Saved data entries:
*** Block opens ***

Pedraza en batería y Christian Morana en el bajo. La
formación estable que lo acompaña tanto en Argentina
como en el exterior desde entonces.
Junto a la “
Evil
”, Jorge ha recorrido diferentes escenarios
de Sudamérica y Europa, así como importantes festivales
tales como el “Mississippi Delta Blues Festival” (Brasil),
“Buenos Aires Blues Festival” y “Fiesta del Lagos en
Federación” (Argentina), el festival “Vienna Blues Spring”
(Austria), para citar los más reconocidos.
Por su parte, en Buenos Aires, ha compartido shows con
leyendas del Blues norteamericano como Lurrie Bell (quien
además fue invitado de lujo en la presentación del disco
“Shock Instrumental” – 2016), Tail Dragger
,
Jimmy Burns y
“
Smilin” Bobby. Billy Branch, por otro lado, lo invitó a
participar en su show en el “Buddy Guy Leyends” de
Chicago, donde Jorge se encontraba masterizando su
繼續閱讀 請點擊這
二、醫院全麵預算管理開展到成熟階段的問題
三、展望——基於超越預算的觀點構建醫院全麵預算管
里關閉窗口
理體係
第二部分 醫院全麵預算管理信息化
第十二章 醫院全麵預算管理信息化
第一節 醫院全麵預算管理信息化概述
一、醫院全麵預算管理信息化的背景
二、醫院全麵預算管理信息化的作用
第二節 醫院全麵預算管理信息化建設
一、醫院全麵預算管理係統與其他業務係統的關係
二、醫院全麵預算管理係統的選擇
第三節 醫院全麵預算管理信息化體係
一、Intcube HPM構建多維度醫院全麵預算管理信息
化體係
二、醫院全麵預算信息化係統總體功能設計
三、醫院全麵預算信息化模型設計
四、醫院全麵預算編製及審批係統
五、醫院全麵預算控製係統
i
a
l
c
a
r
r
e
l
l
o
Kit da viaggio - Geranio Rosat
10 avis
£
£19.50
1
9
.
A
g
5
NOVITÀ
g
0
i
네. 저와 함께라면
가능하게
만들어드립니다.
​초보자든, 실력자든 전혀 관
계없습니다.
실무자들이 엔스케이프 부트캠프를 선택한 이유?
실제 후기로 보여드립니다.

*** Block closes ***

What this task involves - All records shown above need to be written out again verbatim.

Exercise solution -
Pedraza en batería y Christian Morana en el bajo. La
formación estable que lo acompaña tanto en Argentina
como en el exterior desde entonces.
Junto a la “
Evil
”, Jorge ha recorrido diferentes escenarios
de Sudamérica y Europa, así como importantes festivales
tales como el “Mississippi Delta Blues Festival” (Brasil),
“Buenos Aires Blues Festival” y “Fiesta del Lagos en
Federación” (Argentina), el festival “Vienna Blues Spring”
(Austria), para citar los más reconocidos.
Por su parte, en Buenos Aires, ha compartido shows con
leyendas del Blues norteamericano como Lurrie Bell (quien
además fue invitado de lujo en la presentación del disco
“Shock Instrumental” – 2016), Tail Dragger
,
Jimmy Burns y
“
Smilin” Bobby. Billy Branch, por otro lado, lo invitó a
participar en su show en el “Buddy Guy Leyends” de
Chicago, donde Jorge se encontraba masterizando su
繼續閱讀 請點擊這
二、醫院全麵預算管理開展到成熟階段的問題
三、展望——基於超越預算的觀點構建醫院全麵預算管
里關閉窗口
理體係
第二部分 醫院全麵預算管理信息化
第十二章 醫院全麵預算管理信息化
第一節 醫院全麵預算管理信息化概述
一、醫院全麵預算管理信息化的背景
二、醫院全麵預算管理信息化的作用
第二節 醫院全麵預算管理信息化建設
一、醫院全麵預算管理係統與其他業務係統的關係
二、醫院全麵預算管理係統的選擇
第三節 醫院全麵預算管理信息化體係
一、Intcube HPM構建多維度醫院全麵預算管理信息
化體係
二、醫院全麵預算信息化係統總體功能設計
三、醫院全麵預算信息化模型設計
四、醫院全麵預算編製及審批係統
五、醫院全麵預算控製係統
i
a
l
c
a
r
r
e
l
l
o
Kit da viaggio - Geranio Rosat
10 avis
£
£19.50
1
9
.
A
g
5
NOVITÀ
g
0
i
네. 저와 함께라면
가능하게
만들어드립니다.
​초보자든, 실력자든 전혀 관
계없습니다.
실무자들이 엔스케이프 부트캠프를 선택한 이유?
실제 후기로 보여드립니다.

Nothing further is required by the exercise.